This week I’ve been looking at the news that NATO’s set to ratify a new cyber policy which first made public back in June. So far, so boring you might think.
Well, actually this one is pretty significant in that it seeks to extend Article 5 – the collective defence clause that if someone strikes at one NATO member they strike at them all – to the cyber world.
In doing so NATO is going further than individual governments in trying to establish international principles that a cyber attack can be considered the same as a traditional military strike.
However, the chances of the alliance actually invoking Article 5 are pretty slim – as KPMG cyber security partner Stephen Bonner told me it has only happened once before, after 9/11.
“The reality is that few cyber attacks are likely to be of sufficient scale and impact to justify invoking Article 5 – and they would not happen in isolation from a broader deterioration in international security. In other words, if there was a state attack then it would have a broader context,” he added.
“This announcement is primarily a rhetorical point which is possibly aimed at having a deterrent effect.”
That said, I think it’s still an important step.
Some might argue that the lack of clarity around what would be considered an act of cyber war kind of diminishes its value, but as McAfee director of cybersecurity, Jarno Limnéll, told me, this is the right thing to do tactically.
“I think this is wise policy, spelling out a clear threshold would encourage adversaries to calibrate their attacks to inflict just enough damage to avoid retaliation,” he argued.
Elsewhere, consultancy BAE Systems Applied Intelligence also welcomed the news.
“Cyber criminals do not respect national boundaries so protecting national interests will require increasing international cooperation,” a spokesperson told me by email.

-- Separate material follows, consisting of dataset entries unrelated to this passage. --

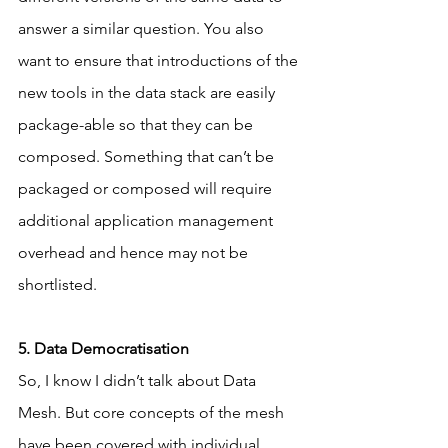
answer a similar question. You also 
want to ensure that introductions of the 
new tools in the data stack are easily 
package-able so that they can be 
composed. Something that can’t be 
packaged or composed will require 
additional application management 
overhead and hence may not be 
shortlisted.
5. Data Democratisation
So, I know I didn’t talk about Data 
Mesh. But core concepts of the mesh 
have been covered with individual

“It is therefore encouraging to see the increasing priority which cyber is being given in NATO’s agenda. This complements multiple other initiatives nationally and internationally to address a growing security risk and help secure the systems we are increasingly reliant on.”
The new policy will not just concentrate on collective defence clause, of course, and BAE also welcomed the increasing focus on intelligence sharing between member countries and with the private sector.
Whatever the efficacy of NATO’s move, it once again underscores the increasing importance being attached to cyber channels by politicians and military leaders.
As Limnéll said, these are necessary steps given the relative immaturity of the industry.
“We have to remember that we are just living the dawn of the cyber warfare era and the ‘cyber warfare playbook’ is pretty empty,” he told me.
“Most of the destructive cyber tools being developed haven’t been actively deployed. Capabilities to do real damage via cyber attacks are a reality but fortunately there has not been the will to use these yet. However, that is one option, as a continuation of politics, for countries nowadays.”
Last week APT and anti-malware firm FireEye announced the creation of a new Cyber Security Centre of Excellence (CoE) in partnership with the Singaporean government. It didn’t make many headlines outside of the city state but I think it’s worth a second look for a few reasons.
First up, FireEye is pledging 100 trained security professionals to this new regional hub, to provide intelligence to help the local government protect its citizens and infrastructure from attack as well as benefitting the vendor’s customers across APAC.
FireEye is one of the few infosec companies I’ve spoken to in this part of the world that is prepared to talk at length about the specific problems facing organisations in the region. More often than not when I try to go down this avenue with a vendor I’ll be told about how threats are global these days and attacks follow similar patterns no matter where you are on the planet.
While I know this is true to an extent, it was nevertheless refreshing to hear FireEye’s APAC CTO Bryce Boland tell me that the reason for building a team in Singapore was to have the necessary local language and cultural skills to deal with specific regional threats.
“We have a lot of countries here, many of which have tense relationships, so we see a lot of that boil over into cyber space,” he told me.
As well as the various hacktivist skirmishes that periodically hit the region, such as those between the Philippines and Indonesia or China and Japan, there are also more serious IP-stealing raids which stems from the fact that APAC represents more than 45 per cent of the world’s patents, Boland added.
As a result, regional organisations face almost twice as many advanced attacks as the global average.
Another reason the news of FireEye’s new CoE warrants attention is what it says about the approach to cyber security by the respective governments of Singapore and Hong Kong.
Although Hong Kong threw HK$9 million (£730,000) at a new Cyber Security Centre in 2012, my impression is that Singapore is more proactive all round when it comes to defending its virtual borders.
It was a view shared by Boland, who pointed to Singapore’s ability to attract and support infosec players looking to build regional headquarters there, as well as its efforts to attract globally renowned speakers to an annual security expo.
In my experience, what few events there are in Hong Kong are poorly attended, attract few speakers from outside the SAR, and rarely provide the audience with anything like compelling or useful content.